Но случались и такие благословенные деньки, когда некуда было спешить, не за кем гнаться, и никто, в свою очередь, не гнался за «Избавлением», и тогда корсары собирались в кружок на палубе, раскуривали трубки и принимались травить морские байки, неторопливо потягивая ром или пиво. Посиделки затягивались далеко за полночь, и на них приглашались все желающие, в том числе капитан, офицеры и мы с Минервой.
Большой популярностью пользовались воспоминания о том, какие жизненные передряги вынудили рассказчика присоединиться в конечном итоге к Береговому братству. Винсент, к примеру, появился на свет на Мадагаскаре. Родителями его были туземная женщина и американский пират Джим Кросби по прозвищу Потоп, служивший под началом капитана Эвери. В двенадцатилетнем возрасте юный Винсент покинул остров, упросив капитана проходившего мимо и завернувшего пополнить запасы пресной воды «купца» взять его с собой. С тех пор он кочевал с судна на судно, пока не попал в плен к корсарам и не принял решение вступить в их ряды.
— Так вот и получилось, что пошел я по стопам моего непутевого папаши, — закончил он свою бесхитростную повесть, — хотя еще в детстве мать заставила меня поклясться, что я никогда не стану брать с него пример. Клятву-то я ей дал, а что толку?
Слушавшие сочувственно кивали, молчаливо признавая неоспоримый факт, что жизнь моряка непредсказуема и полна неожиданностей. Никто из них, нанимаясь в рейс, тоже не предполагал, на какую кривую дорожку их заведет.
Несмотря на молодость, Винсент успел много где побывать и умел заворожить аудиторию своими рассказами о дальних морях и странах и о родном Мадагаскаре, где, по его словам, возникло уже несколько поселений бывших пиратов, решивших бросить прежнее ремесло и вернуться к оседлой жизни.
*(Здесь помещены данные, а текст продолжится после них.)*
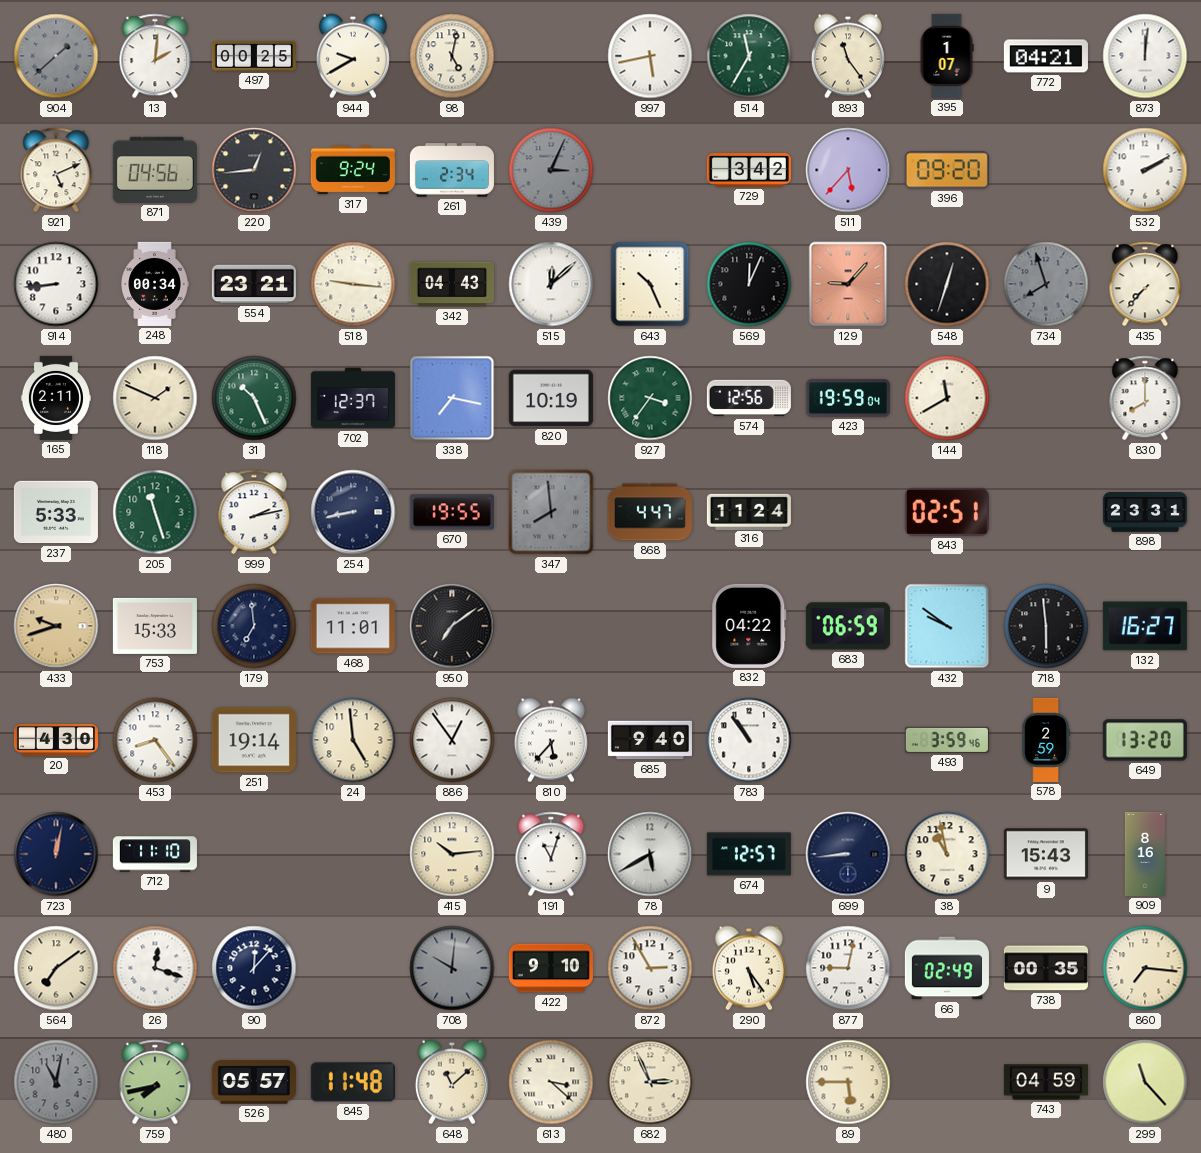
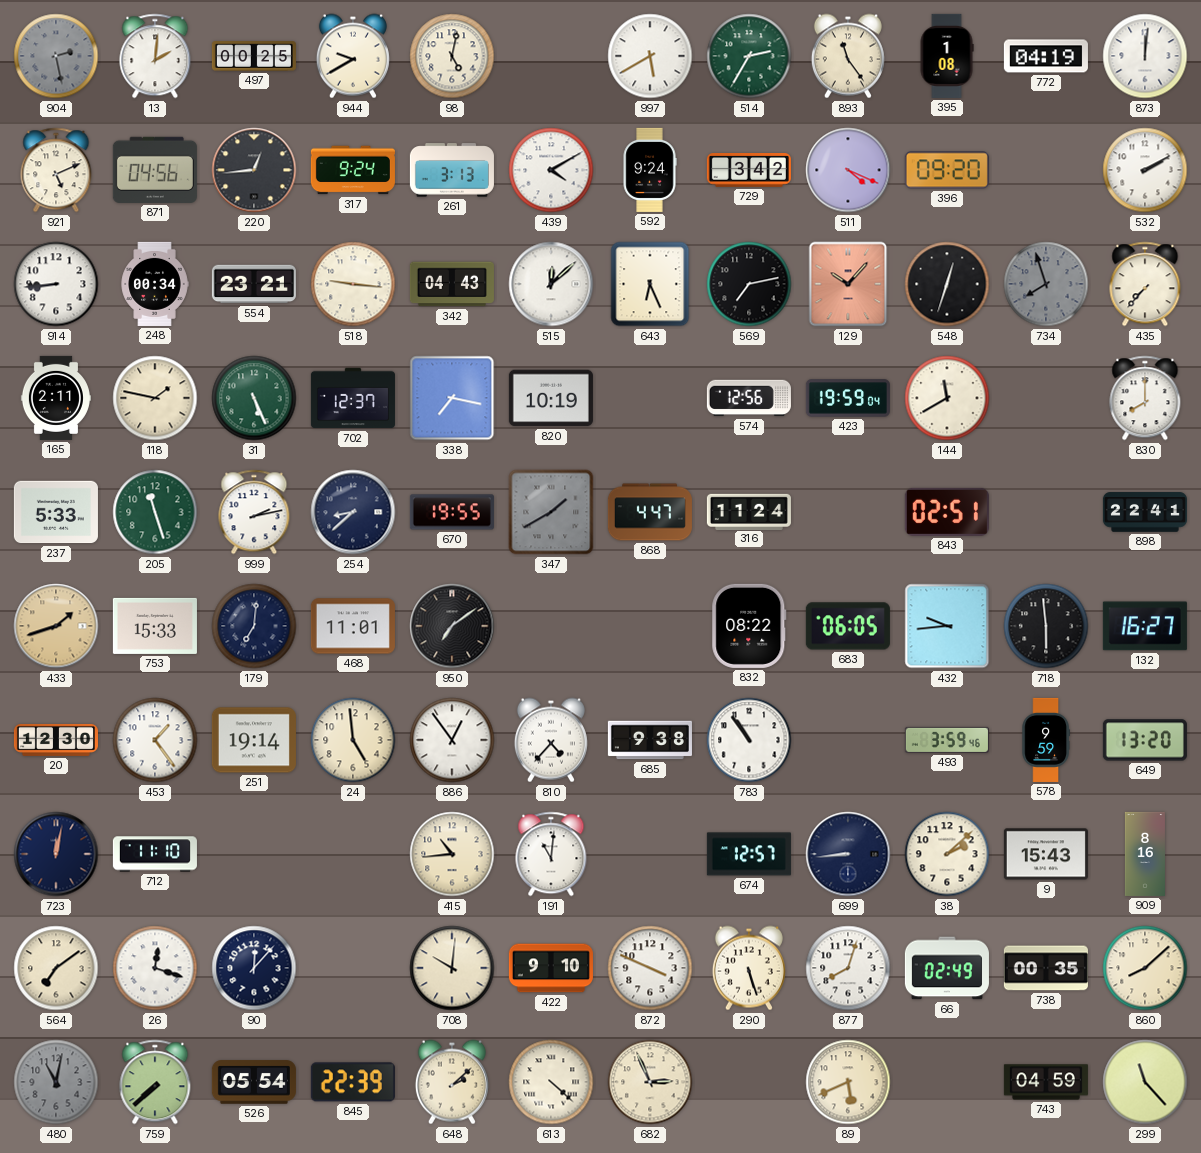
904: 1:38 -> 2:28
997: 5:43 -> 5:40
514: 11:35 -> 2:35
395: 1:07 -> 1:08
772: 04:21 -> 04:19
261: 2:34 -> 3:13
439: 3:04 -> 4:10
439 dial: grey -> white
592: none -> 9:24
511: 5:37 -> 4:19
643: 10:26 -> 6:26
569: 12:04 -> 7:13
129: 9:07 -> 10:07
118: 1:49 -> 1:47
31: 10:26 -> 5:26
927: 3:36 -> none
254: 8:43 -> 8:38
347: 7:59 -> 1:40
898: 23:31 -> 22:41
433: 9:42 -> 1:42
179: 6:59 -> 7:01
832: 04:22 -> 08:22
683: 06:59 -> 06:05
432: 9:51 -> 9:44
20: 4:30 -> 12:30
453: 8:24 -> 1:24
810: 5:37 -> 4:37
685: 9:40 -> 9:38
578: 2:59 -> 9:59
415: 10:14 -> 10:44
191: 11:03 -> 11:01
78: 5:40 -> none
38: 10:58 -> 2:08
708 dial: grey -> cream
872: 2:55 -> 3:49
290: 5:24 -> 5:27
877: 9:02 -> 8:03
860: 7:16 -> 8:08
759: 7:43 -> 7:38
526: 05:57 -> 05:54
845: 11:48 -> 22:39
648: 11:08 -> 2:08
613: 3:22 -> 4:22
89: 5:45 -> 5:41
От старых буканьеров он слыхал немало интересного о приключениях и подвигах знаменитых корсаров былых времен. В этих историях часто соседствовали правда и вымысел, действительность и легенда, что превращало их, особенно в изложении бойкого на язык и обладавшего богатой фантазией мулата, в волшебные сказки, в которых герои с заурядными европейскими именами охотились за несметными сокровищами. Тот же капитан Эвери, если верить ходившим о нем слухам, отыскал и проник в тайное хранилище казны Великих Моголов, где обнаружил сложенные штабелями золотые и серебряные слитки и груды жемчуга, сапфиров, изумрудов, рубинов и алмазов, среди которых попадались камни размером с кулак. Пираты обожали подобные байки и слушали их, развесив уши, затаив дыхание и воображая себя на месте счастливчиков, которым так подфартило. Все они мечтали и верили, что когда-нибудь сказочно разбогатеют, и эти радужные надежды в значительной степени подогревали их энтузиазм и помогали терпеливо переносить тяготы и опасности, нерасторжимо связанные с выбранной ими стезей.